This is a classic situation in which to use a lexicographic ordering: some arguments to the function are reduced in some recursive calls, and some others are reduced in other recursive calls. Recall that LEX is an infix operator, defined in pairTheory as follows:

   LEX R1 R2 = \(x,y) (p,q). R1 x p \/ ((x=p) /\ R2 y q)

In the second recursive call, the length of rs is reduced, and in the first it stays the same. This motivates having the length of the fourth argument be the first component of the lexicographic combination, and the length of the second argument as the second component.

What we need now is to formalize this. We want to map from the four-tuple of arguments into a lexicographic combination of relations. This is enabled by inv_image from relationTheory:

   inv_image R f = \x y.
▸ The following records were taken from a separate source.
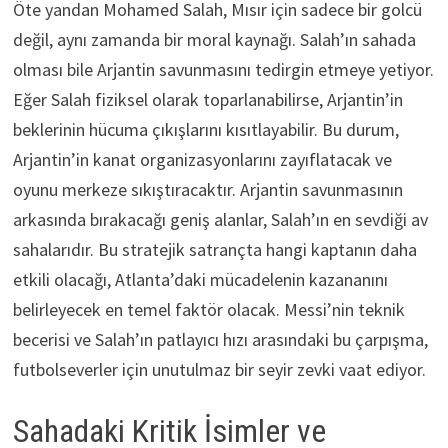
Öte yandan Mohamed Salah, Mısır için sadece bir golcü
değil, aynı zamanda bir moral kaynağı. Salah’ın sahada
olması bile Arjantin savunmasını tedirgin etmeye yetiyor.
Eğer Salah fiziksel olarak toparlanabilirse, Arjantin’in
beklerinin hücuma çıkışlarını kısıtlayabilir. Bu durum,
Arjantin’in kanat organizasyonlarını zayıflatacak ve
oyunu merkeze sıkıştıracaktır. Arjantin savunmasının
arkasında bırakacağı geniş alanlar, Salah’ın en sevdiği av
sahalarıdır. Bu stratejik satrançta hangi kaptanın daha
etkili olacağı, Atlanta’daki mücadelenin kazananını
belirleyecek en temel faktör olacak. Messi’nin teknik
becerisi ve Salah’ın patlayıcı hızı arasındaki bu çarpışma,
futbolseverler için unutulmaz bir seyir zevki vaat ediyor.
Sahadaki Kritik İsimler ve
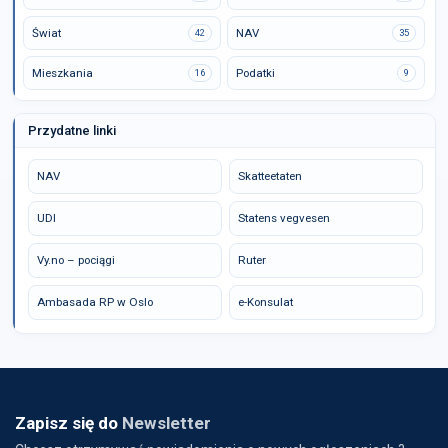
Świat
NAV
42
35
Mieszkania
Podatki
16
9
Przydatne linki
NAV
Skatteetaten
UDI
Statens vegvesen
Vy.no – pociągi
Ruter
Ambasada RP w Oslo
e-Konsulat
Zapisz się do
Newsletter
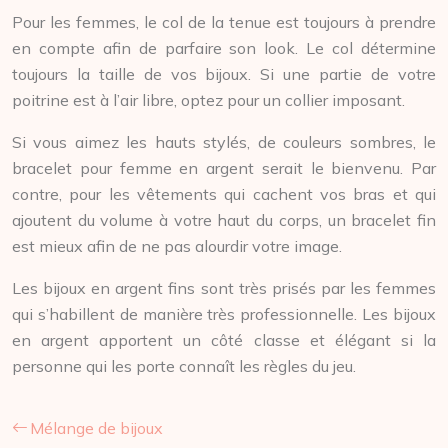
Pour les femmes, le col de la tenue est toujours à prendre
en compte afin de parfaire son look. Le col détermine
toujours la taille de vos bijoux. Si une partie de votre
poitrine est à l’air libre, optez pour un collier imposant.
Si vous aimez les hauts stylés, de couleurs sombres, le
bracelet pour femme en argent serait le bienvenu. Par
contre, pour les vêtements qui cachent vos bras et qui
ajoutent du volume à votre haut du corps, un bracelet fin
est mieux afin de ne pas alourdir votre image.
Les bijoux en argent fins sont très prisés par les femmes
qui s’habillent de manière très professionnelle. Les bijoux
en argent apportent un côté classe et élégant si la
personne qui les porte connaît les règles du jeu.
Mélange de bijoux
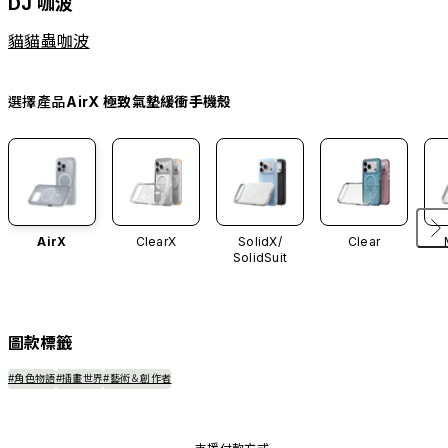
DJ 咖波
貓貓蟲咖波
選擇產品
AirX 極致氣墊緩衝手機殼
AirX
ClearX
SolidX/
Clear
SolidSuit
圖款標籤
#角色物語
#插畫世界
#藝術＆創作者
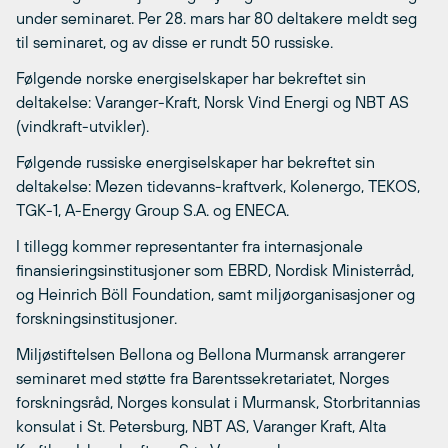
under seminaret. Per 28. mars har 80 deltakere meldt seg
til seminaret, og av disse er rundt 50 russiske.
Følgende norske energiselskaper har bekreftet sin
deltakelse: Varanger-Kraft, Norsk Vind Energi og NBT AS
(vindkraft-utvikler).
Følgende russiske energiselskaper har bekreftet sin
deltakelse: Mezen tidevanns-kraftverk, Kolenergo, TEKOS,
TGK-1, A-Energy Group S.A. og ENECA.
I tillegg kommer representanter fra internasjonale
finansieringsinstitusjoner som EBRD, Nordisk Ministerråd,
og Heinrich Böll Foundation, samt miljøorganisasjoner og
forskningsinstitusjoner.
Miljøstiftelsen Bellona og Bellona Murmansk arrangerer
seminaret med støtte fra Barentssekretariatet, Norges
forskningsråd, Norges konsulat i Murmansk, Storbritannias
konsulat i St. Petersburg, NBT AS, Varanger Kraft, Alta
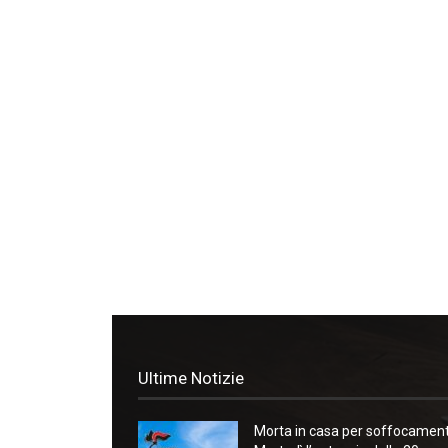
Ultime Notizie
Morta in casa per soffocament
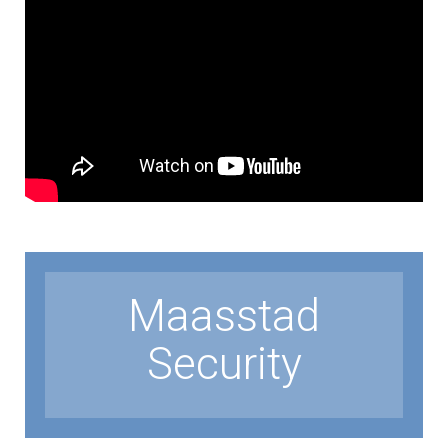
Maasstad
Security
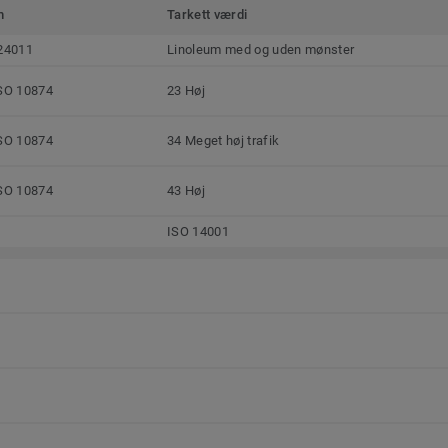
m
Tarkett værdi
24011
Linoleum med og uden mønster
SO 10874
23 Høj
SO 10874
34 Meget høj trafik
SO 10874
43 Høj
ISO 14001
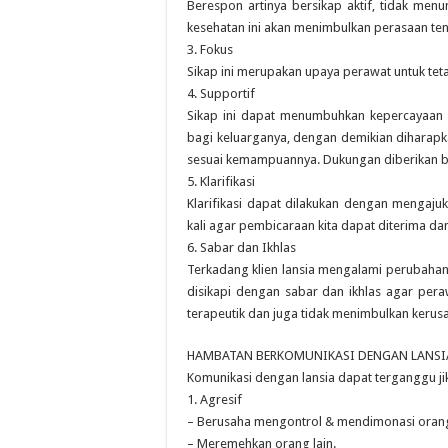
Berespon artinya bersikap aktif, tidak menu
kesehatan ini akan menimbulkan perasaan ten
3. Fokus
Sikap ini merupakan upaya perawat untuk teta
4. Supportif
Sikap ini dapat menumbuhkan kepercayaan di
bagi keluarganya, dengan demikian diharapka
sesuai kemampuannya. Dukungan diberikan ba
5. Klarifikasi
Klarifikasi dapat dilakukan dengan mengaju
kali agar pembicaraan kita dapat diterima da
6. Sabar dan Ikhlas
Terkadang klien lansia mengalami perubahan
disikapi dengan sabar dan ikhlas agar pera
terapeutik dan juga tidak menimbulkan kerus
HAMBATAN BERKOMUNIKASI DENGAN LANSI
Komunikasi dengan lansia dapat terganggu jik
1. Agresif
– Berusaha mengontrol & mendimonasi orang 
– Meremehkan orang lain.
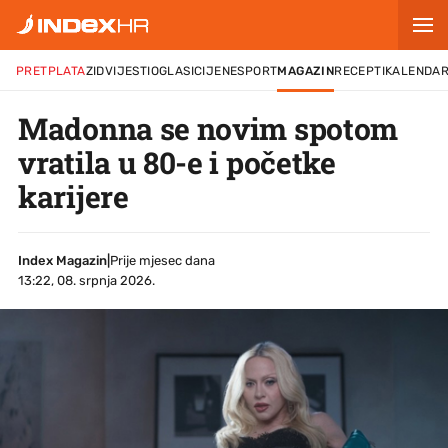
PRETPLATA
ZID
VIJESTI
OGLASI
CIJENE
SPORT
MAGAZIN
RECEPTI
KALENDA
Madonna se novim spotom
vratila u 80-e i početke
karijere
Index Magazin
|
Prije mjesec dana
13:22, 08. srpnja 2026.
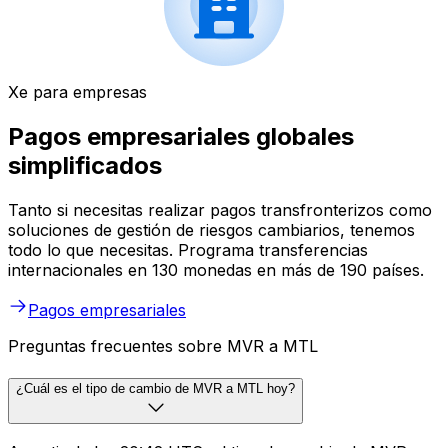
Xe para empresas
Pagos empresariales globales
simplificados
Tanto si necesitas realizar pagos transfronterizos como
soluciones de gestión de riesgos cambiarios, tenemos
todo lo que necesitas. Programa transferencias
internacionales en 130 monedas en más de 190 países.
Pagos empresariales
Preguntas frecuentes sobre MVR a MTL
¿Cuál es el tipo de cambio de MVR a MTL hoy?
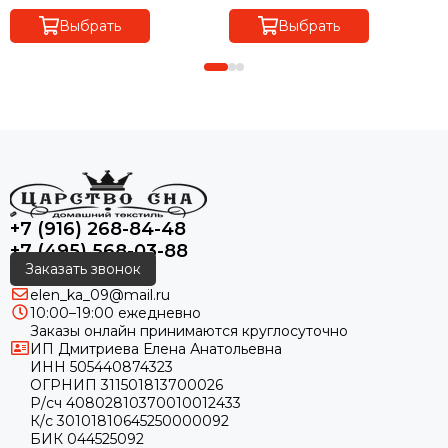
Выбрать
Выбрать
+7 (916) 268-84-48
+7 (495) 568-03-88
Заказать звонок
elen_ka_09@mail.ru
10:00–19:00 ежедневно
Заказы онлайн принимаются круглосуточно
ИП Дмитриева Елена Анатольевна
ИНН 505440874323
ОГРНИП 311501813700026
Р/сч 40802810370010012433
К/с 30101810645250000092
БИК 044525092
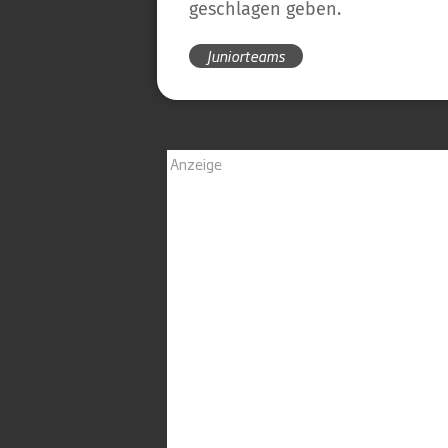
geschlagen geben.
Juniorteams
Anzeige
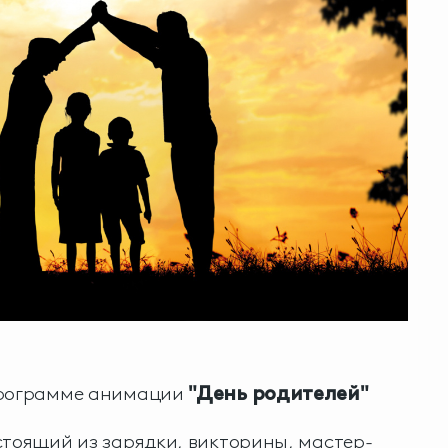
программе анимации
"День родителей"
стоящий из зарядки, викторины, мастер-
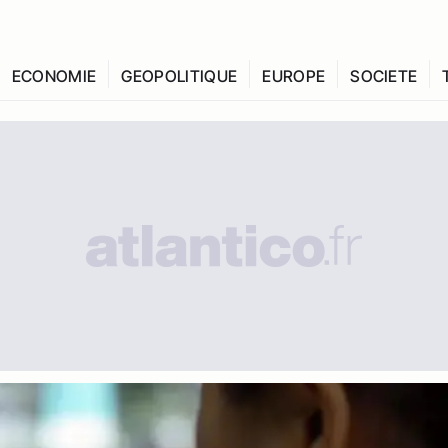
ECONOMIE
GEOPOLITIQUE
EUROPE
SOCIETE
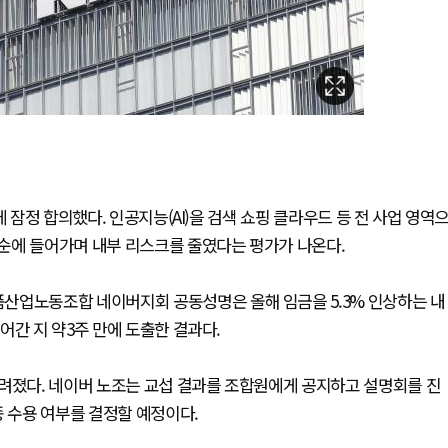
 잠정 합의했다. 인공지능(AI)을 검색 쇼핑 클라우드 등 전 사업 영역
순에 들어가며 내부 리스크를 줄였다는 평가가 나온다.
산업노동조합 네이버지회 공동성명은 올해 임금을 5.3% 인상하는 내
어간 지 약3주 만에 도출한 결과다.
알려졌다. 네이버 노조는 교섭 결과를 조합원에게 공지하고 설명회를 진
종 수용 여부를 결정할 예정이다.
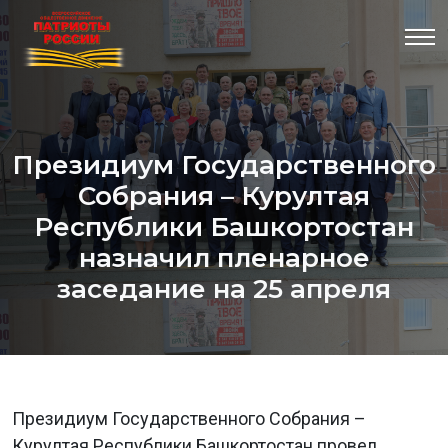
Президиум Государственного
Собрания – Курултая
Республики Башкортостан
назначил пленарное
заседание на 25 апреля
Президиум Государственного Собрания –
Курултая Республики Башкортостан провел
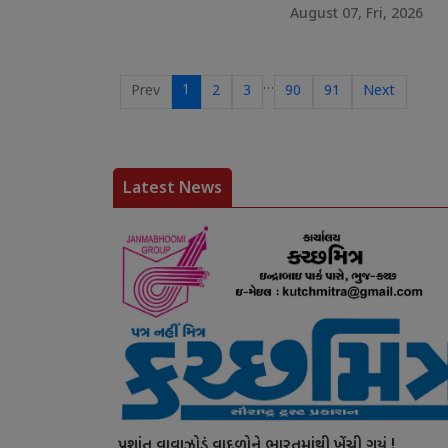
August 07, Fri, 2026
…
1
Prev
2
3
90
91
Next
Latest News
પ્રશાંત વાવાઝોડું વાદળોને ભારતમાંથી ખેંચી ગયું !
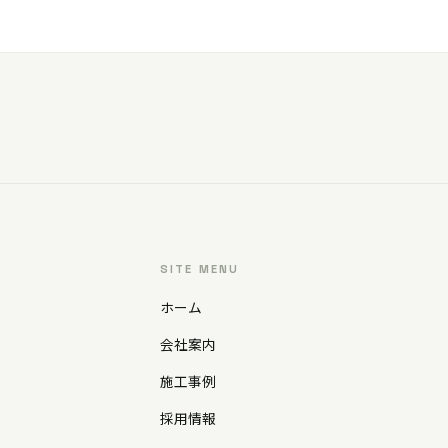
SITE MENU
ホーム
会社案内
施工事例
採用情報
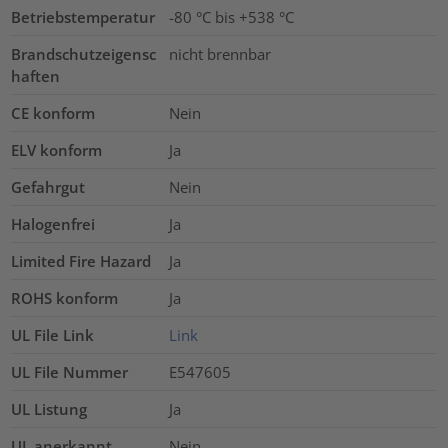
Betriebstemperatur
-80 °C bis +538 °C
Brandschutzeigensc
nicht brennbar
haften
CE konform
Nein
ELV konform
Ja
Gefahrgut
Nein
Halogenfrei
Ja
Limited Fire Hazard
Ja
ROHS konform
Ja
UL File Link
Link
UL File Nummer
E547605
UL Listung
Ja
UL anerkannt
Nein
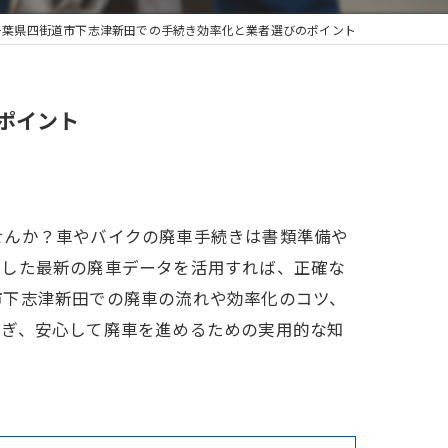
千葉県四街道市下志津新田での手続き効率化と業者選びのポイント
ポイント
せんか？車やバイクの廃車手続きは書類準備や
着した最新の廃車データを活用すれば、正確な
市下志津新田での廃車の流れや効率化のコツ、
防ぎ、安心して廃車を進めるための実用的な知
R (f x) (f y)

The actual relation maps from the four-tuple of arguments into a pair of numbers (m,n), where m is the length of the fourth argument, and n is the length of the second argument. These lengths are then compared lexicographically with respect to less-than (<).

   - Defn.tgoal match0_defn;

   - e (WF_REL_TAC `inv_image ($< LEX $<)
                     (\(w,x,y,z). (LENGTH z, LENGTH x))`);

   OK..
   2 subgoals:
   > val it =
    !rs ss s p.
      (p=s) ==> LENGTH rs < LENGTH rs \/ LENGTH ss < LENGTH (s::ss)


    !ss rs s p.
      ~(p = s) /\ ~NULL rs ==>
      LENGTH (TL rs) < LENGTH rs \/
      (LENGTH (TL rs) = LENGTH rs) /\ LENGTH (TL rs) < LENGTH (s::ss)

The first subgoal needs a case-split on rs before it is proved by rewriting, and the seconds is also easy to prove by rewriting.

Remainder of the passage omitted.